Les États-Unis ont bombardé l’Iran pour le sixième jour consécutif vendredi 17 juillet, visant des dizaines de cibles militaires. Téhéran a riposté en frappant des infrastructures civiles au Koweït, au Qatar, en Jordanie et à Bahreïn.
Les frappes américaines ont débuté « à 19 h GMT », selon le commandement américain pour le Moyen-Orient (Centcom), qui a précisé cibler « des sites de surveillance côtière et de défense aérienne, des infrastructures logistiques militaires et des installations maritimes ». L’objectif affiché : « continuer d’affaiblir les capacités militaires iraniennes » sur ordre de Donald Trump. Côté iranien, l’agence officielle Irna a fait état de huit morts et vingt blessés.

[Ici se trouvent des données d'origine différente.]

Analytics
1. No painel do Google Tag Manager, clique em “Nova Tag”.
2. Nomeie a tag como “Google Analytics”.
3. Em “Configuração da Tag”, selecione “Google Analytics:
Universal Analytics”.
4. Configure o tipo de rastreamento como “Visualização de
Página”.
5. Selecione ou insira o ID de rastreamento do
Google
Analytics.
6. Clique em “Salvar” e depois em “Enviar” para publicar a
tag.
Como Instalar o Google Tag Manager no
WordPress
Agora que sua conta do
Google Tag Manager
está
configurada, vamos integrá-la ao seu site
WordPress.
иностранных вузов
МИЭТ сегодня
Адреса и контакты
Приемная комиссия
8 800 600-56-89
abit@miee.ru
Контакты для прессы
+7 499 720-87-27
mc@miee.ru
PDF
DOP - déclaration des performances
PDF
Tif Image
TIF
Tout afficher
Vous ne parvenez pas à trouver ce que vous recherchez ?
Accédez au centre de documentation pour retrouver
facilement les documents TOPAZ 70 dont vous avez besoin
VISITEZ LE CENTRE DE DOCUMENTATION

Plus tôt dans la journée, les autorités iraniennes avaient signalé des dommages sur le réseau électrique dans le sud du pays, appelant la population à réduire sa consommation. Des ponts, un port, un aéroport, des infrastructures de télécommunications et une gare ont également été touchés. Trump avait menacé cette semaine de s’en prendre aux ponts et aux centrales électriques si Téhéran refusait de reprendre les négociations.
L’Iran a répondu en frappant plusieurs pays du Golfe alliés de Washington. Au Koweït, une centrale électrique et de dessalement d’eau a été atteinte, contraignant les autorités à demander aux habitants de « rationaliser leur consommation » alors que les températures atteignent 48°C. L’armée koweïtienne déplore plusieurs blessés. Au Qatar, un enfant a été touché par des débris. Les Gardiens de la Révolution ont affirmé avoir ciblé la base américaine d’Al-Udeid, revendiquant la destruction de systèmes radar et d’avions militaires. Les forces armées de Jordanie et de Bahreïn ont également signalé des attaques aériennes à l’aube.

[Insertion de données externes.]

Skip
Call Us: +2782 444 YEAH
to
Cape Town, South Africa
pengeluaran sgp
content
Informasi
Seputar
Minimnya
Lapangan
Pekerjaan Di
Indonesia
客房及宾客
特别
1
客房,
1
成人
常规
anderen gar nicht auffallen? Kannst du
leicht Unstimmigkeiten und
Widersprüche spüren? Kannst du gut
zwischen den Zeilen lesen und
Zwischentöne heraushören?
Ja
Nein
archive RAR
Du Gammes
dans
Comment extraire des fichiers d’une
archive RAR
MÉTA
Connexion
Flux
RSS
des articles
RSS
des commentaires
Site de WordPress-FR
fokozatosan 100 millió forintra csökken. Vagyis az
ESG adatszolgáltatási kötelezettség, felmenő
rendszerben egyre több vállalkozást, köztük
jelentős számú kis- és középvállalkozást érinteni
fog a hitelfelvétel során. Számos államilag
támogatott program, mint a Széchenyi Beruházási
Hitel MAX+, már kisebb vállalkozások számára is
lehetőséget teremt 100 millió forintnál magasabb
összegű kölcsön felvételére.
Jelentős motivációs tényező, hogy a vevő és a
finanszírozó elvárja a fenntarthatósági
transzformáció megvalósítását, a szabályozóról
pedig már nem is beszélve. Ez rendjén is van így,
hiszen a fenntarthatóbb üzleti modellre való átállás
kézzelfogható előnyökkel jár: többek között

Au Kurdistan irakien, neuf rebelles kurdes iraniens ont été tués. La coalition menée par les États-Unis a intercepté huit drones au-dessus d’Erbil, selon les forces kurdes d’Irak. La présidence de la région autonome a dénoncé « une violation flagrante de la souveraineté de l’Irak ».
Dans le détroit d’Ormuz, un navire a été touché par un « projectile non identifié » au large d’Oman, causant des dégâts « mineurs » sans faire de victime, selon l’agence de sécurité maritime britannique UKMTO. Le détroit, par lequel transitait avant le conflit un cinquième du pétrole et du gaz liquéfié mondiaux, est de nouveau verrouillé par l’Iran depuis le week-end dernier, tandis que les États-Unis ont rétabli leur blocus des ports iraniens. Le baril de Brent progressait de 2,88 % à 86,66 dollars vendredi, loin toutefois des 126 dollars atteints au début des hostilités.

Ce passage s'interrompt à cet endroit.